I developed TorchSOM, an open-source PyTorch library for Self-Organizing Maps (SOMs) designed for industrial-scale data. SOMs preserve the topology of high-dimensional data at a local level, making them ideal for process monitoring and as a backbone for Just-in-Time retrieval. TorchSOM powers the similarity search at the heart of my soft sensing and conformal prediction pipelines.

TorchSOM achieves 77-99% faster training than MiniSom (on both CPU and GPU) with 34-81% better topographic error, and offers a scikit-learn-compatible API with advanced clustering support (K-Means, GMM, HDBSCAN) and several visualization tools.


Previous Research

Research at the Adaptive & Intelligent Robotics Lab (AIRL)

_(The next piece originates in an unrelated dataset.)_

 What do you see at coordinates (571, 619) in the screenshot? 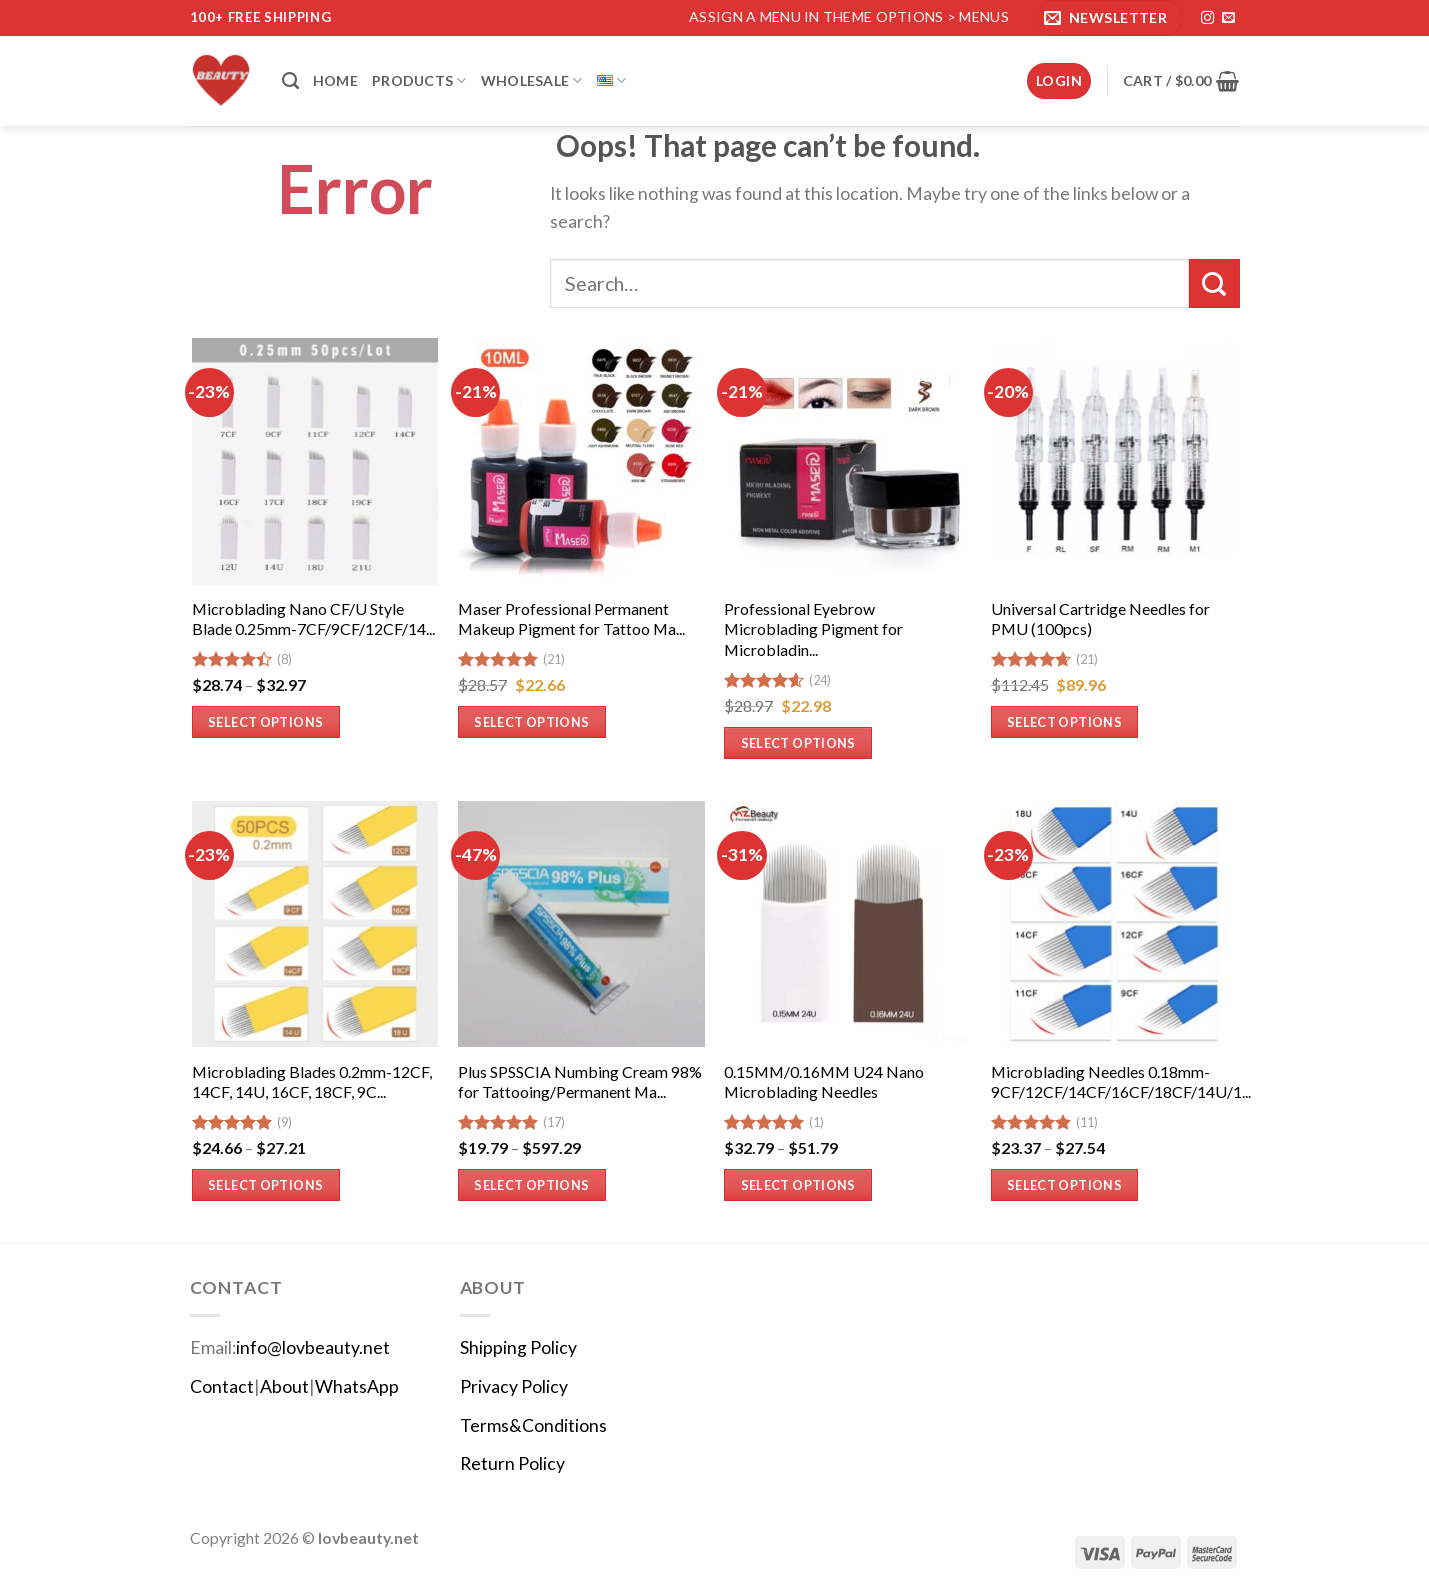
I see `Maser Professional Permanent Makeup Pigment for Tattoo Ma...` at bounding box center [571, 619]. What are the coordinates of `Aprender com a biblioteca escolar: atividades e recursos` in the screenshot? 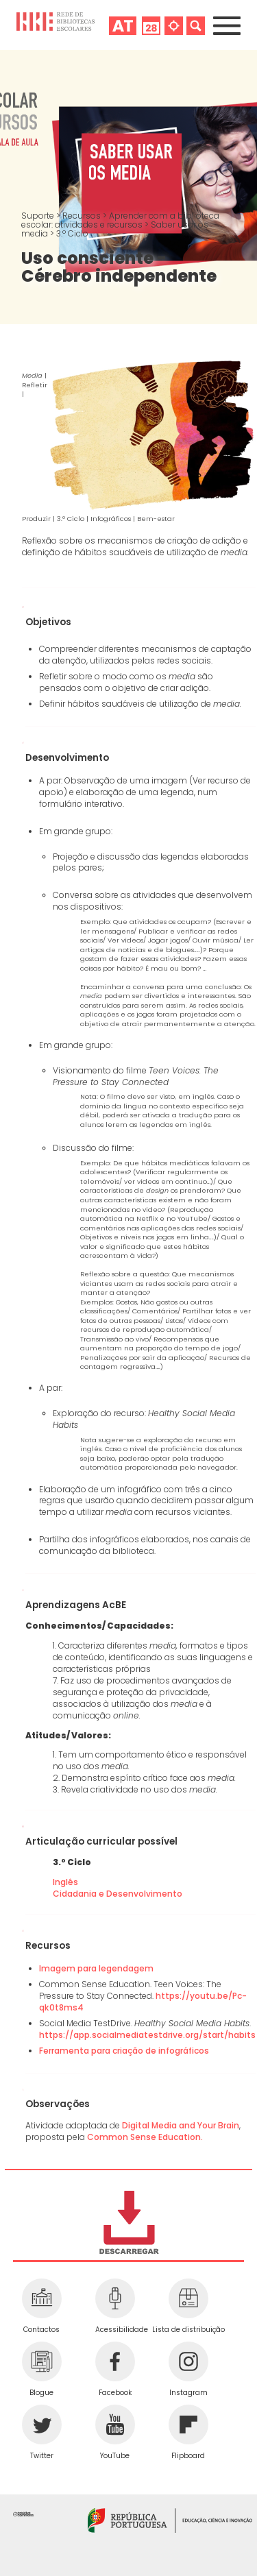 It's located at (120, 220).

Model-Based Quality-Diversity Optimization

During my MSc at Imperial College London, supervised by Pr. Antoine Cully, I worked on Quality-Diversity (QD) optimization — a family of evolutionary algorithms that doesn’t just find one good solution, but a diverse repertoire of high-performing ones. Traditional QD methods require hundreds of thousands of evaluations, which is impractical for expensive simulations. I tackled this by integrating surrogate models and active sampling, testing eight algorithmic variants on a robotic arm control task and achieving significant gains in sample efficiency.


Research at the CNRS Brain & Cognitive Research Center (CerCo)

Detection of Pathological Oscillations in Epilepsy

During my MSc at IMT Mines Ales, supervised by Dr. Ludovic Gardy, Pr. Christophe Hurter, and Pr. Emmanuel Barbeau, I developed deep learning methods for detecting fast ripples — brief, high-frequency bursts in brain signals that serve as biomarkers for epileptic tissue. The pipeline converts raw EEG signals into time-frequency images (via continuous wavelet transform), classifies them with CNNs, and uses Grad-CAM to highlight which parts of the signal drive the model’s decision — giving clinicians both a prediction and a visual explanation.